**PROBLEM DETAILS:**
Filter the entries down to the lines holding "writing", then copy those lines.

'''

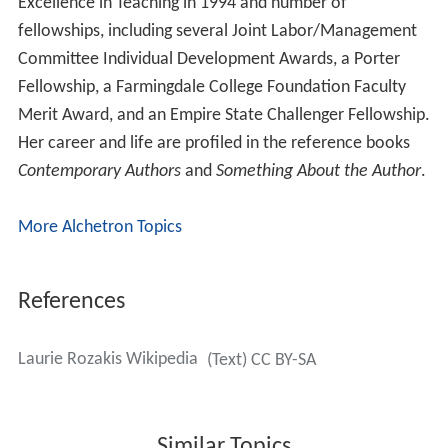
Rozakis also works as a writing coach for fiction (novels
and short stories), academic writing, and memoirs,
helping writers organize their ideas, craft their sentences
and find their individual voice.
Speaking career
Rozakis has a flourishing career as a public speaker,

'''

**ANSWER TO THE PROBLEM:**
Rozakis also works as a writing coach for fiction (novels
and short stories), academic writing, and memoirs,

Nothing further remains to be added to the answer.